- _Problem description_: Take the records underneath and set them down exactly.

- _Information_:

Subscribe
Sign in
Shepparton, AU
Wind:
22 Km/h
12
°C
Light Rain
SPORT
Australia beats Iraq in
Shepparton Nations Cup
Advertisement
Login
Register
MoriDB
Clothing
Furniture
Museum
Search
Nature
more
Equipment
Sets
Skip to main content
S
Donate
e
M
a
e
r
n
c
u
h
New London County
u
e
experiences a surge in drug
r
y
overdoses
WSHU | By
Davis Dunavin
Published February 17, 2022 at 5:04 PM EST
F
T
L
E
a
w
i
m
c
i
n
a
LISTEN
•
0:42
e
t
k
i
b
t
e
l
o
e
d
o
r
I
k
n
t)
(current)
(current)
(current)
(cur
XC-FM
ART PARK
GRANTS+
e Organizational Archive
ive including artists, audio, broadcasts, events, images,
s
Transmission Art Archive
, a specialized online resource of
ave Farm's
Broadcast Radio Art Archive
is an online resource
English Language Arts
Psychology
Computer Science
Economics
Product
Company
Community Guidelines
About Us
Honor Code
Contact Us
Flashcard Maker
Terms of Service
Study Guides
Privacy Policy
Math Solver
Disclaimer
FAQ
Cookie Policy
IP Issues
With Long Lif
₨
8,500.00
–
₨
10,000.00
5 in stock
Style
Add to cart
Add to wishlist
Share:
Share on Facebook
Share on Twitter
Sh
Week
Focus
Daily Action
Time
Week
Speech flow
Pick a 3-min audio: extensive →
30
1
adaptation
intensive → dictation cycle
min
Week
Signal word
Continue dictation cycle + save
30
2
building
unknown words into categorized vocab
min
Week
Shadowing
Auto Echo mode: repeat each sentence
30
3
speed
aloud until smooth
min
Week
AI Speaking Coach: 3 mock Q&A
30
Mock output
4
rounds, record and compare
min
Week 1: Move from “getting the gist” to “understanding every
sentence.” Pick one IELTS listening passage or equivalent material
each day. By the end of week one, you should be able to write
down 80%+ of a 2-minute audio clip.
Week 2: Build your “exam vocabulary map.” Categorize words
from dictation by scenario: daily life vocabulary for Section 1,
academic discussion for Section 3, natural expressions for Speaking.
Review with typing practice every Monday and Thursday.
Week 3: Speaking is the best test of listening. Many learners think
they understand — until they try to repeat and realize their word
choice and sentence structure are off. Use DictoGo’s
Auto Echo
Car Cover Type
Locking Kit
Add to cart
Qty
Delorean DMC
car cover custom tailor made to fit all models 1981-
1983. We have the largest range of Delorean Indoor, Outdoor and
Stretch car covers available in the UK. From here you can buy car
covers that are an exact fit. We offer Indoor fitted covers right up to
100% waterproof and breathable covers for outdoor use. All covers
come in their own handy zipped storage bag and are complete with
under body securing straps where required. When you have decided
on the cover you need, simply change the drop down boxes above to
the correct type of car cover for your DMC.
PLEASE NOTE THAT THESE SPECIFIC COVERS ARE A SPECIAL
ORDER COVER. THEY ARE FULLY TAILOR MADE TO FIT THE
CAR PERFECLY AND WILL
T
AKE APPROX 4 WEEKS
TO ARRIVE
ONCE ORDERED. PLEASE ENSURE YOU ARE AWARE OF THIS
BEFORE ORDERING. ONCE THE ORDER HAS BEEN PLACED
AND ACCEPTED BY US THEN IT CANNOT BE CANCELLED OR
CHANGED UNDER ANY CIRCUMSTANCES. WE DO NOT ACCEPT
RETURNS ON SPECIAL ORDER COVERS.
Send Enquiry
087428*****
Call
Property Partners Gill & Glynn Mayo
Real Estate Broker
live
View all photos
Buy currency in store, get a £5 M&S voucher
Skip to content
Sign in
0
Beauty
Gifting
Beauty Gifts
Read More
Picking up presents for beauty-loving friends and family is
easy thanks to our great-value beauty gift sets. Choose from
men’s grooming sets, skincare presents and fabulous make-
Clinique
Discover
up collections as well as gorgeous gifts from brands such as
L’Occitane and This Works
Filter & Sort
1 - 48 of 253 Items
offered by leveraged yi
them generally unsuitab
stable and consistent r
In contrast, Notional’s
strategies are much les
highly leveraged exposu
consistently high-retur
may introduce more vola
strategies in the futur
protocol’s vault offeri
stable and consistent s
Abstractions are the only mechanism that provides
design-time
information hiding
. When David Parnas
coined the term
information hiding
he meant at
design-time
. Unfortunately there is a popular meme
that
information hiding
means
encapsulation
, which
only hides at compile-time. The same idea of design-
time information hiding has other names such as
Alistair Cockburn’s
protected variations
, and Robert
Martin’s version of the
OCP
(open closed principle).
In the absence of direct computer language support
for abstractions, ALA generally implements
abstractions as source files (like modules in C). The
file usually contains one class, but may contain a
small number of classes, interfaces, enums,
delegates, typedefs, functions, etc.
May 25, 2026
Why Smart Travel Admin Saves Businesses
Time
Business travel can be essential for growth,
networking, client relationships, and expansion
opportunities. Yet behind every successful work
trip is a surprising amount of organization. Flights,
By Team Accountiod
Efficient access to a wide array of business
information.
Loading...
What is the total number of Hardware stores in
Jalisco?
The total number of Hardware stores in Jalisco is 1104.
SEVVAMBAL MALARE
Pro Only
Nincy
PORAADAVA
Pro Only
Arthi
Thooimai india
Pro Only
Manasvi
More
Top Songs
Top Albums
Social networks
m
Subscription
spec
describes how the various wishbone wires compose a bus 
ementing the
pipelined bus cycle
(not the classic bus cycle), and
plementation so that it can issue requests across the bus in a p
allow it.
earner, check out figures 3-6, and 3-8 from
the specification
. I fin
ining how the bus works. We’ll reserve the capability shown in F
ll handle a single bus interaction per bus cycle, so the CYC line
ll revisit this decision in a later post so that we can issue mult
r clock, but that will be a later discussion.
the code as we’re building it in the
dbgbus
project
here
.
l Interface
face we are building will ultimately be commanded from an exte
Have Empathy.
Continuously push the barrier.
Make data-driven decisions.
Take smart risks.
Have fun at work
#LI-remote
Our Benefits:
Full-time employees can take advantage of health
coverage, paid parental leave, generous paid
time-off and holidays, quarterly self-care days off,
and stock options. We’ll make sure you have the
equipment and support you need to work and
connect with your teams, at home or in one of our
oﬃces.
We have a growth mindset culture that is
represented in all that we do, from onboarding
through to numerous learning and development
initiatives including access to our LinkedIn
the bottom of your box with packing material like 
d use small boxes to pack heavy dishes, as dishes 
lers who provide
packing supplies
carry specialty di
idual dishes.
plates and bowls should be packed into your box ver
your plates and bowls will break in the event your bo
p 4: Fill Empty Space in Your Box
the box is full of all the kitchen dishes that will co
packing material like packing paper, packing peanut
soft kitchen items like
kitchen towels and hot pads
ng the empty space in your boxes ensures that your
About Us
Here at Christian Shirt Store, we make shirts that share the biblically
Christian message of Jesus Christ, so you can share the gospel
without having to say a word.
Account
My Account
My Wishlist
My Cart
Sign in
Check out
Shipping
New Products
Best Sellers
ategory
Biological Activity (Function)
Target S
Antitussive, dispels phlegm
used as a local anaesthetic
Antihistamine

- _Task answer_:
Subscribe
Sign in
Shepparton, AU
Wind:
22 Km/h
12
°C
Light Rain
SPORT
Australia beats Iraq in
Shepparton Nations Cup
Advertisement
Login
Register
MoriDB
Clothing
Furniture
Museum
Search
Nature
more
Equipment
Sets
Skip to main content
S
Donate
e
M
a
e
r
n
c
u
h
New London County
u
e
experiences a surge in drug
r
y
overdoses
WSHU | By
Davis Dunavin
Published February 17, 2022 at 5:04 PM EST
F
T
L
E
a
w
i
m
c
i
n
a
LISTEN
•
0:42
e
t
k
i
b
t
e
l
o
e
d
o
r
I
k
n
t)
(current)
(current)
(current)
(cur
XC-FM
ART PARK
GRANTS+
e Organizational Archive
ive including artists, audio, broadcasts, events, images,
s
Transmission Art Archive
, a specialized online resource of
ave Farm's
Broadcast Radio Art Archive
is an online resource
English Language Arts
Psychology
Computer Science
Economics
Product
Company
Community Guidelines
About Us
Honor Code
Contact Us
Flashcard Maker
Terms of Service
Study Guides
Privacy Policy
Math Solver
Disclaimer
FAQ
Cookie Policy
IP Issues
With Long Lif
₨
8,500.00
–
₨
10,000.00
5 in stock
Style
Add to cart
Add to wishlist
Share:
Share on Facebook
Share on Twitter
Sh
Week
Focus
Daily Action
Time
Week
Speech flow
Pick a 3-min audio: extensive →
30
1
adaptation
intensive → dictation cycle
min
Week
Signal word
Continue dictation cycle + save
30
2
building
unknown words into categorized vocab
min
Week
Shadowing
Auto Echo mode: repeat each sentence
30
3
speed
aloud until smooth
min
Week
AI Speaking Coach: 3 mock Q&A
30
Mock output
4
rounds, record and compare
min
Week 1: Move from “getting the gist” to “understanding every
sentence.” Pick one IELTS listening passage or equivalent material
each day. By the end of week one, you should be able to write
down 80%+ of a 2-minute audio clip.
Week 2: Build your “exam vocabulary map.” Categorize words
from dictation by scenario: daily life vocabulary for Section 1,
academic discussion for Section 3, natural expressions for Speaking.
Review with typing practice every Monday and Thursday.
Week 3: Speaking is the best test of listening. Many learners think
they understand — until they try to repeat and realize their word
choice and sentence structure are off. Use DictoGo’s
Auto Echo
Car Cover Type
Locking Kit
Add to cart
Qty
Delorean DMC
car cover custom tailor made to fit all models 1981-
1983. We have the largest range of Delorean Indoor, Outdoor and
Stretch car covers available in the UK. From here you can buy car
covers that are an exact fit. We offer Indoor fitted covers right up to
100% waterproof and breathable covers for outdoor use. All covers
come in their own handy zipped storage bag and are complete with
under body securing straps where required. When you have decided
on the cover you need, simply change the drop down boxes above to
the correct type of car cover for your DMC.
PLEASE NOTE THAT THESE SPECIFIC COVERS ARE A SPECIAL
ORDER COVER. THEY ARE FULLY TAILOR MADE TO FIT THE
CAR PERFECLY AND WILL
T
AKE APPROX 4 WEEKS
TO ARRIVE
ONCE ORDERED. PLEASE ENSURE YOU ARE AWARE OF THIS
BEFORE ORDERING. ONCE THE ORDER HAS BEEN PLACED
AND ACCEPTED BY US THEN IT CANNOT BE CANCELLED OR
CHANGED UNDER ANY CIRCUMSTANCES. WE DO NOT ACCEPT
RETURNS ON SPECIAL ORDER COVERS.
Send Enquiry
087428*****
Call
Property Partners Gill & Glynn Mayo
Real Estate Broker
live
View all photos
Buy currency in store, get a £5 M&S voucher
Skip to content
Sign in
0
Beauty
Gifting
Beauty Gifts
Read More
Picking up presents for beauty-loving friends and family is
easy thanks to our great-value beauty gift sets. Choose from
men’s grooming sets, skincare presents and fabulous make-
Clinique
Discover
up collections as well as gorgeous gifts from brands such as
L’Occitane and This Works
Filter & Sort
1 - 48 of 253 Items
offered by leveraged yi
them generally unsuitab
stable and consistent r
In contrast, Notional’s
strategies are much les
highly leveraged exposu
consistently high-retur
may introduce more vola
strategies in the futur
protocol’s vault offeri
stable and consistent s
Abstractions are the only mechanism that provides
design-time
information hiding
. When David Parnas
coined the term
information hiding
he meant at
design-time
. Unfortunately there is a popular meme
that
information hiding
means
encapsulation
, which
only hides at compile-time. The same idea of design-
time information hiding has other names such as
Alistair Cockburn’s
protected variations
, and Robert
Martin’s version of the
OCP
(open closed principle).
In the absence of direct computer language support
for abstractions, ALA generally implements
abstractions as source files (like modules in C). The
file usually contains one class, but may contain a
small number of classes, interfaces, enums,
delegates, typedefs, functions, etc.
May 25, 2026
Why Smart Travel Admin Saves Businesses
Time
Business travel can be essential for growth,
networking, client relationships, and expansion
opportunities. Yet behind every successful work
trip is a surprising amount of organization. Flights,
By Team Accountiod
Efficient access to a wide array of business
information.
Loading...
What is the total number of Hardware stores in
Jalisco?
The total number of Hardware stores in Jalisco is 1104.
SEVVAMBAL MALARE
Pro Only
Nincy
PORAADAVA
Pro Only
Arthi
Thooimai india
Pro Only
Manasvi
More
Top Songs
Top Albums
Social networks
m
Subscription
spec
describes how the various wishbone wires compose a bus 
ementing the
pipelined bus cycle
(not the classic bus cycle), and
plementation so that it can issue requests across the bus in a p
allow it.
earner, check out figures 3-6, and 3-8 from
the specification
. I fin
ining how the bus works. We’ll reserve the capability shown in F
ll handle a single bus interaction per bus cycle, so the CYC line
ll revisit this decision in a later post so that we can issue mult
r clock, but that will be a later discussion.
the code as we’re building it in the
dbgbus
project
here
.
l Interface
face we are building will ultimately be commanded from an exte
Have Empathy.
Continuously push the barrier.
Make data-driven decisions.
Take smart risks.
Have fun at work
#LI-remote
Our Benefits:
Full-time employees can take advantage of health
coverage, paid parental leave, generous paid
time-off and holidays, quarterly self-care days off,
and stock options. We’ll make sure you have the
equipment and support you need to work and
connect with your teams, at home or in one of our
oﬃces.
We have a growth mindset culture that is
represented in all that we do, from onboarding
through to numerous learning and development
initiatives including access to our LinkedIn
the bottom of your box with packing material like 
d use small boxes to pack heavy dishes, as dishes 
lers who provide
packing supplies
carry specialty di
idual dishes.
plates and bowls should be packed into your box ver
your plates and bowls will break in the event your bo
p 4: Fill Empty Space in Your Box
the box is full of all the kitchen dishes that will co
packing material like packing paper, packing peanut
soft kitchen items like
kitchen towels and hot pads
ng the empty space in your boxes ensures that your
About Us
Here at Christian Shirt Store, we make shirts that share the biblically
Christian message of Jesus Christ, so you can share the gospel
without having to say a word.
Account
My Account
My Wishlist
My Cart
Sign in
Check out
Shipping
New Products
Best Sellers
ategory
Biological Activity (Function)
Target S
Antitussive, dispels phlegm
used as a local anaesthetic
Antihistamine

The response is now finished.